Factor 2: Was the general conduct of the authorities consistent with the pursuit of a criminal investigation?

The record showed that preliminary research into allegations of corruption had been conducted prior to the audit and that those preliminary results had been filed in a folder labelled "corruption". It turned out that the CRA was aware of those initial steps when it ordered an audit to be conducted.

Factor 3: Did the auditors transfer their files and materials to the investigators?

Not only was the audit file transferred to the investigators, the audit report consisted the sole basis for obtaining the search warrant. In fact, the search warrant was obtained quickly after the transfer of the audit file to the investigators. It follows that the audit file was sufficient in itself to afford reasonable grounds to believe that a crime had been committed.

Factors 4 & 5: Did the auditors effectively act as agents of the investigators or did the latter intended to use the auditors as their proxies in the collection of evidence?

The Court reminded that the fourth and fifth factors focussed on the relationship between the auditors and the investigators. Here, the Court failed to find an error of law in the first judge's finding that the audit proved to amalgamate a tax audit, an internal inquiry and a penal investigation.

Factor 6: Was the evidence sought relevant to the taxpayer's regulatory liability or to its penal liability?

The Court noted that the evidence sought by the auditors was relevant to both the taxpayer's tax liability and penal liability. It also underscored that the CRA's focus during the audit on suspicious payments made to CRA officials were at odds with a simple assessment of undeclared income.

Factor 7: Are there other circumstances that can lead to the conclusion that the compliance audit had in reality become a criminal investigation?

The Court concurred with the first judge that the audit showed other indicia of a criminal investigation, such as the CRA's insistence that the audit be conducted discreetly as well as the conduct of a parallel internal investigation into unauthorized accesses to the tax authorities' databases.

All in all, the first judge did not err in weighing the Jarvis factors to find that the CRA engaged in unconstitutional conduct by resorting to exorbitant audit powers in penal territory.
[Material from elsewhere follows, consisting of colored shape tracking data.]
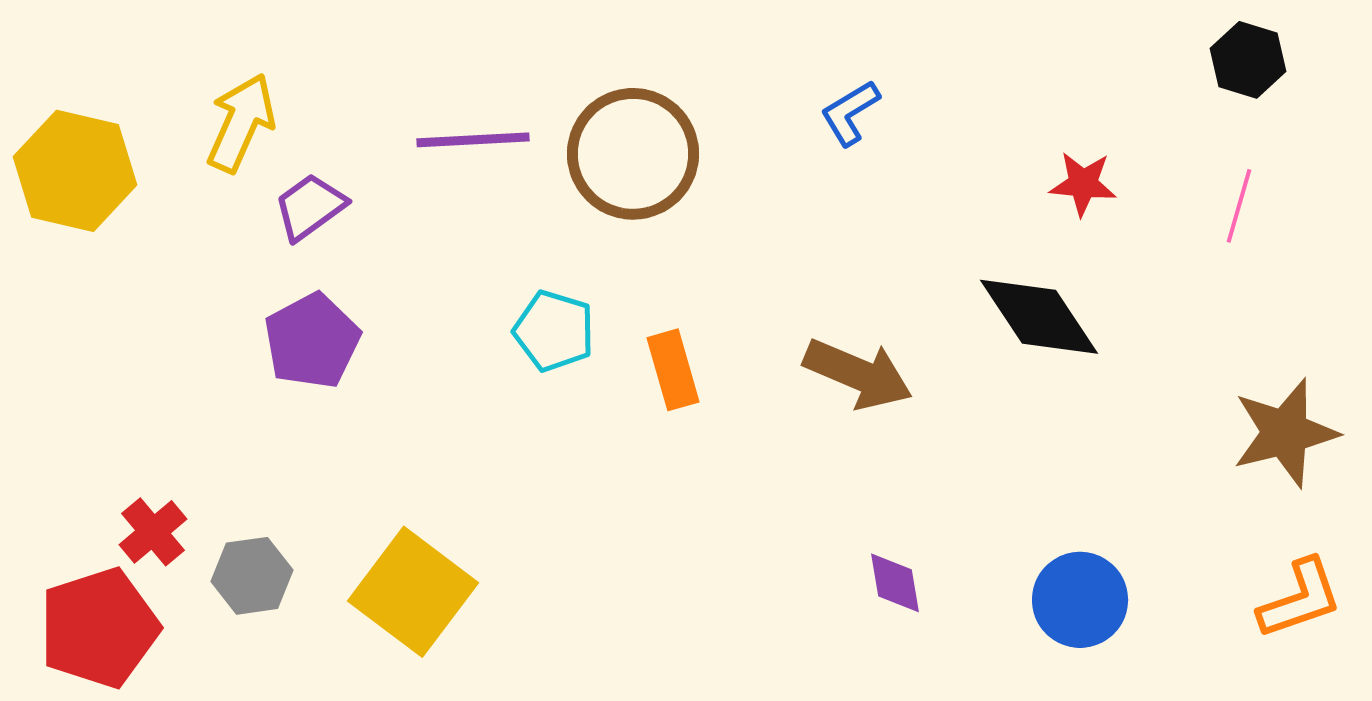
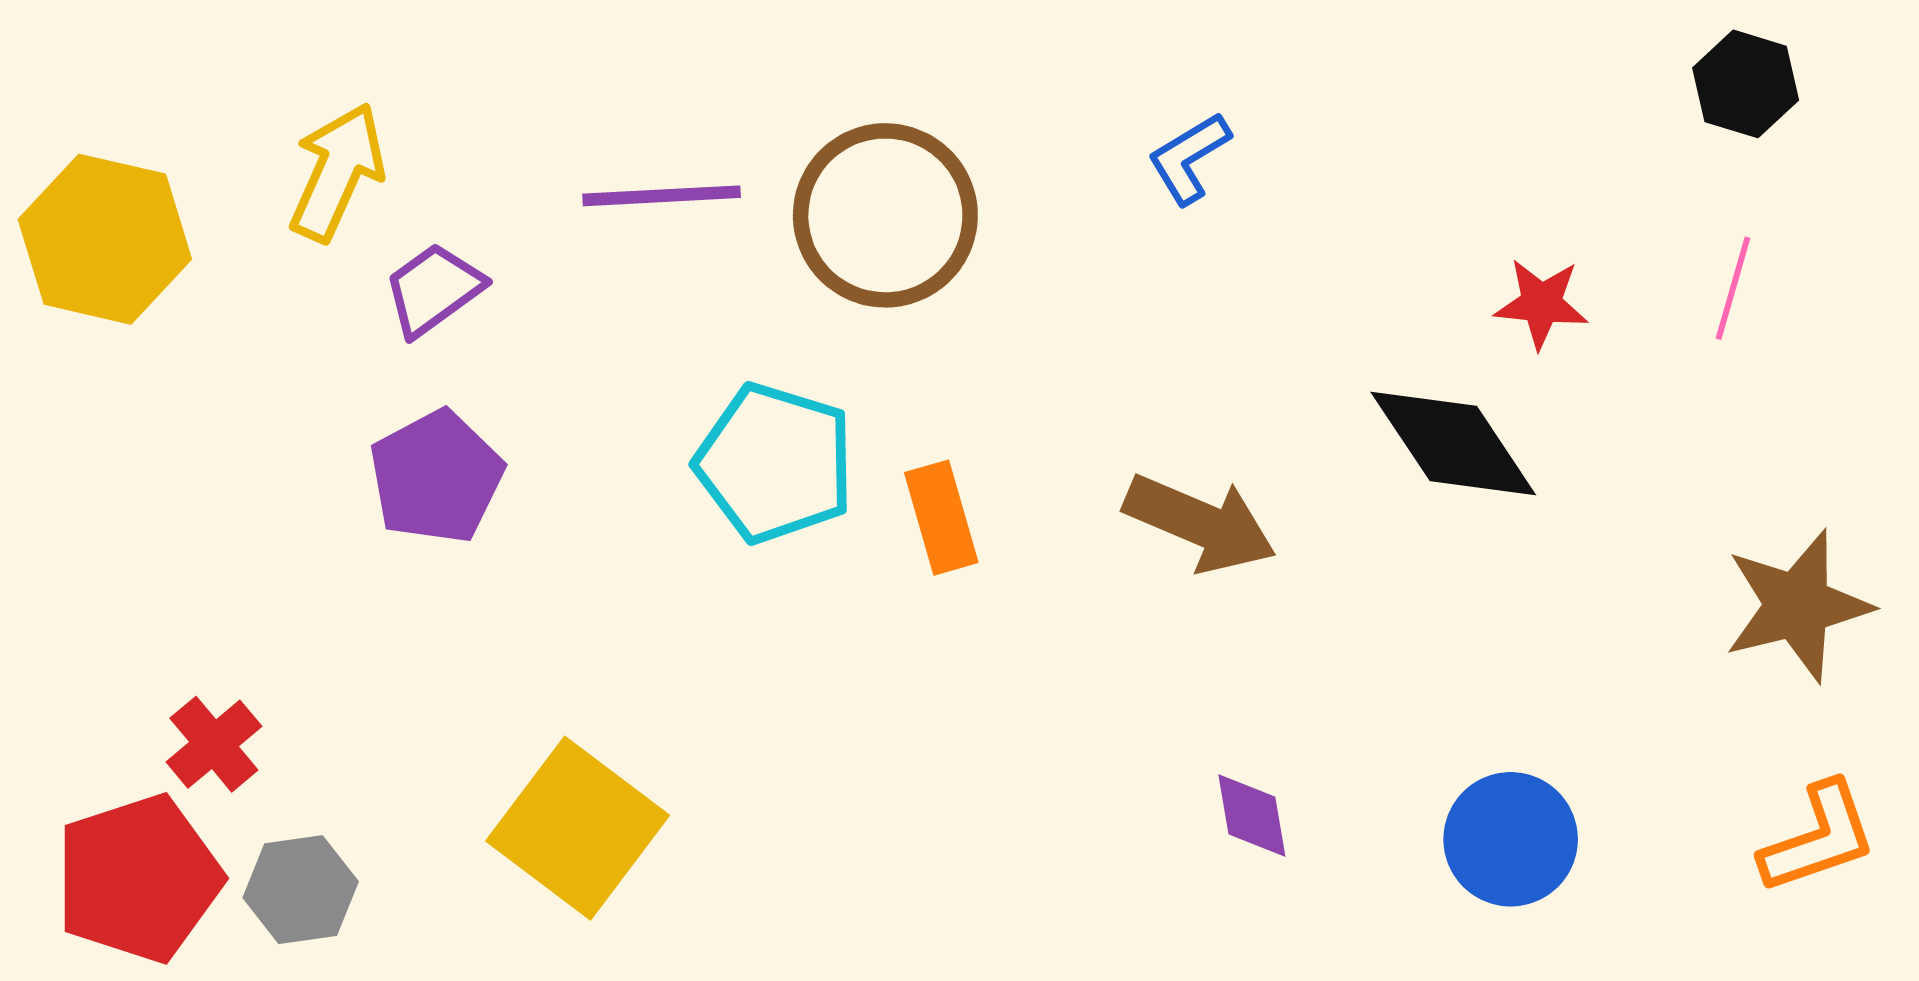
red star: (1083, 184) -> (1541, 304), moved
cyan pentagon: (554, 331) -> (775, 463), size x1.4
gray hexagon: (252, 576) -> (301, 890), moved

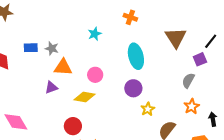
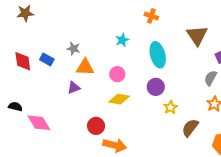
cyan star: (95, 34) -> (122, 40), moved
blue rectangle: (31, 48) -> (47, 59), moved, turned 32
yellow diamond: (84, 97) -> (119, 99), moved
In spite of the gravity of the accusations, the Court of Appeal confirmed the acquittal in order to maintain the repute of the administration of justice.

Conclusion: Beware of Penal Investigations In Disguise

Notwithstanding whether it is appealed to the Supreme Court of Canada or not, BT Céramiques is a cautionary tale for corporations when dealing with regulators that wear two hats – an audit hat and an investigation hat – like the tax authorities and the securities regulators, to name but a few. The line between their extensive audit and investigation powers can sometimes become blurred. Regulated entities cannot assume that the division will be consistently observed by the authorities or consistently applied by their officials.

It is therefore good practice to document in detail any interactions with the authorities in the course of an audit, whether it is conducted on-site or via requests for information, so as to safeguard your organization against penal investigations in disguise. Clear and accessible internal policies can also assist employees in properly handling enforcement actions and in preventing good-faith mistakes that could jeopardize the organization's fundamental rights or obligations towards its partners and customers.

The content of this article is intended to provide a general guide to the subject matter. Specialist advice should be sought about your specific circumstances.